473,569 Members | 2,571 Online
Bytes | Software Development & Data Engineering Community
+ Post

Home Posts Topics Members FAQ

std::string vs. Unicode UTF-8

I understand that it is perfectly possible to store UTF-8 strings
in a std::string, however doing so can cause some implicaions.
E.g. you can't count the amount of characters by length() |
size(). Instead one has to iterate through the string, parse all
UTF-8 multibytes and count each multibyte as one character.

To address this problem the GTKmm bindings for the GTK+ toolkit
have implemented a own string class Glib::ustring
<http://tinyurl.com/bxpu4> which takes care of UTF-8 in strings.

The question is, wouldn't it be logical to make std::string
Unicode aware in the next STL version? I18N is an important
topic nowadays and I simply see no logical reason to keep
std::string as limited as it is nowadays. Of course there is
also the wchar_t variant, but actually I don't like that.

Wolfgang Draxinger
--

---
[ comp.std.c++ is moderated.

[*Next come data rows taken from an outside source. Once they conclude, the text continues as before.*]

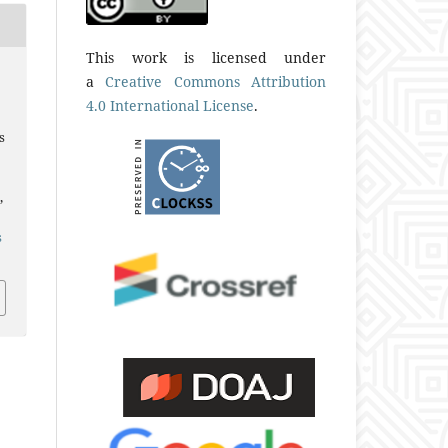
This work is licensed under
a
Creative Commons Attribution
4.0 International License
.
s
,
s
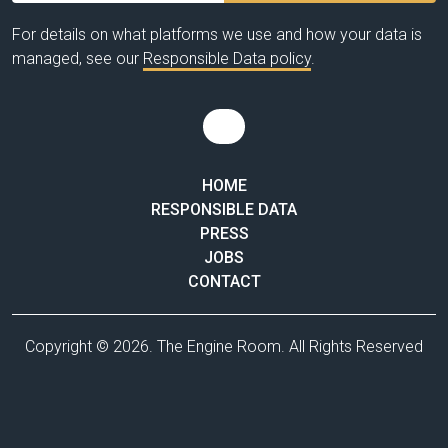
For details on what platforms we use and how your data is
managed, see our
Responsible Data policy
.
HOME
RESPONSIBLE DATA
PRESS
JOBS
CONTACT
Copyright © 2026. The Engine Room. All Rights Reserved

To submit articles, try just posting with ]
[ your news-reader. If that fails, use mailto:st*****@ ncar.ucar.edu ]
[ --- Please see the FAQ before posting. --- ]
[ FAQ: http://www.jamesd.demon.co.uk/csc/faq.html ]

Sep 13 '05 #1
32 49668
> The question is, wouldn't it be logical to make std::string
Unicode aware in the next STL version? I18N is an important
topic nowadays and I simply see no logical reason to keep
std::string as limited as it is nowadays. Of course there is
also the wchar_t variant, but actually I don't like that.

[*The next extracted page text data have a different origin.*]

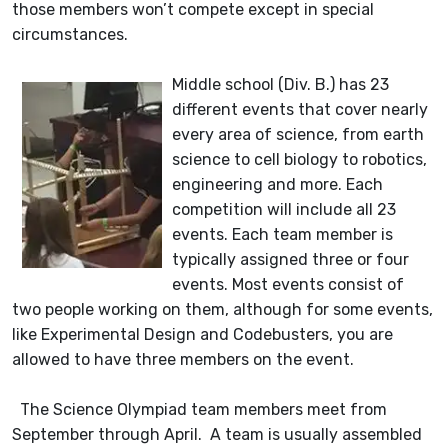
those members won’t compete except in special
circumstances.
Middle school (Div. B.) has 23
different events that cover nearly
every area of science, from earth
science to cell biology to robotics,
engineering and more. Each
competition will include all 23
events. Each team member is
typically assigned three or four
events. Most events consist of
two people working on them, although for some events,
like Experimental Design and Codebusters, you are
allowed to have three members on the event.
The Science Olympiad team members meet from
September through April. A team is usually assembled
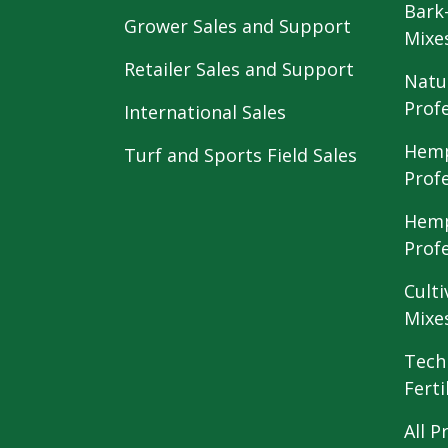
Bark
Grower Sales and Support
Mixe
Retailer Sales and Support
Natu
Prof
International Sales
Hemp
Turf and Sports Field Sales
Prof
Hemp
Prof
Culti
Mixe
Tech
Ferti
All P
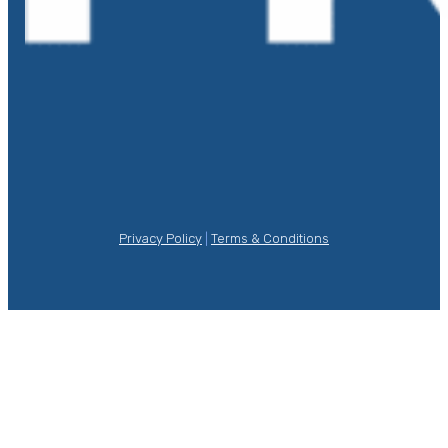
Privacy Policy
|
Terms & Conditions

It is much easier to handle unicode strings with wchar_t internally and
there is much less confusion about whether the string is ANSI or UTF8
encoded. So I have started using wchar_t wherever I can and I only use UTF8
for external communication.

Niels Dybdahl
---
[ comp.std.c++ is moderated. To submit articles, try just posting with ]
[ your news-reader. If that fails, use mailto:st*****@ ncar.ucar.edu ]
[ --- Please see the FAQ before posting. --- ]
[ FAQ: http://www.jamesd.demon.co.uk/csc/faq.html ]

Sep 14 '05 #2
Wolfgang Draxinger wrote:
I understand that it is perfectly possible to store UTF-8 strings
in a std::string, however doing so can cause some implicaions.
E.g. you can't count the amount of characters by length() |
size(). Instead one has to iterate through the string, parse all
UTF-8 multibytes and count each multibyte as one character.

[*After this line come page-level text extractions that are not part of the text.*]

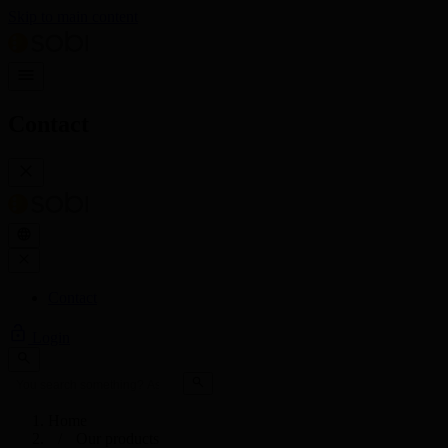
Skip to main content
Contact
Contact
Login
Home
Our products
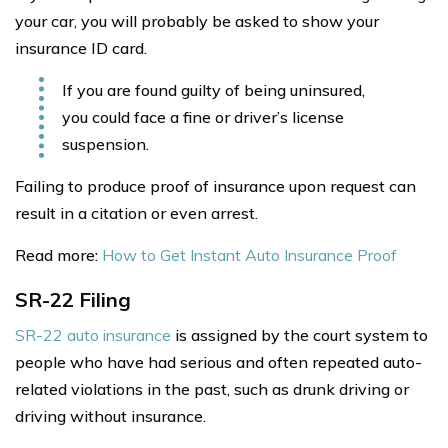
your car, you will probably be asked to show your
insurance ID card.
If you are found guilty of being uninsured,
you could face a fine or driver’s license
suspension.
Failing to produce proof of insurance upon request can
result in a citation or even arrest.
Read more:
How to Get Instant Auto Insurance Proof
SR-22 Filing
SR-22 auto insurance
is assigned by the court system to
people who have had serious and often repeated auto-
related violations in the past, such as drunk driving or
driving without insurance.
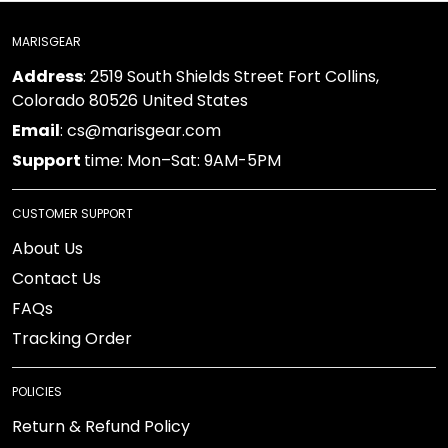
MARISGEAR
Address
: 2519 South Shields Street Fort Collins,
Colorado 80526 United States
Email
: cs@marisgear.com
Support
time: Mon–Sat: 9AM-5PM
CUSTOMER SUPPORT
About Us
Contact Us
FAQs
Tracking Order
POLICIES
Return & Refund Policy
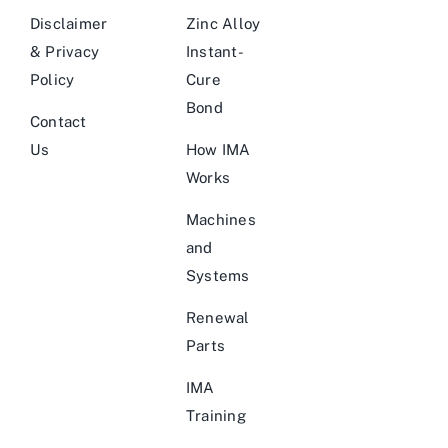
Disclaimer
Zinc Alloy
& Privacy
Instant-
Policy
Cure
Bond
Contact
Us
How IMA
Works
Machines
and
Systems
Renewal
Parts
IMA
Training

To address this problem the GTKmm bindings for the GTK+ toolkit
have implemented a own string class Glib::ustring
<http://tinyurl.com/bxpu4> which takes care of UTF-8 in strings.

The question is, wouldn't it be logical to make std::string
Unicode aware in the next STL version? I18N is an important
topic nowadays and I simply see no logical reason to keep
std::string as limited as it is nowadays. Of course there is
also the wchar_t variant, but actually I don't like that.

Wolfgang Draxinger


UTF-8 is only an encoding, why to you think a strings internal to the
program should be represented as UTF-8? Makes more sense to me to
translate to or from UTF-8 when you input or output strings from your
program. C++ already has the framework in place for that.

john

---
[ comp.std.c++ is moderated. To submit articles, try just posting with ]
[ your news-reader. If that fails, use mailto:st*****@ ncar.ucar.edu ]
[ --- Please see the FAQ before posting. --- ]
[ FAQ: http://www.jamesd.demon.co.uk/csc/faq.html ]

Sep 14 '05 #3

Wolfgang Draxinger wrote:
I understand that it is perfectly possible to store UTF-8 strings
in a std::string, however doing so can cause some implicaions.
E.g. you can't count the amount of characters by length() |
size(). Instead one has to iterate through the string, parse all
UTF-8 multibytes and count each multibyte as one character.
Correct. Also you can't print it or anything else.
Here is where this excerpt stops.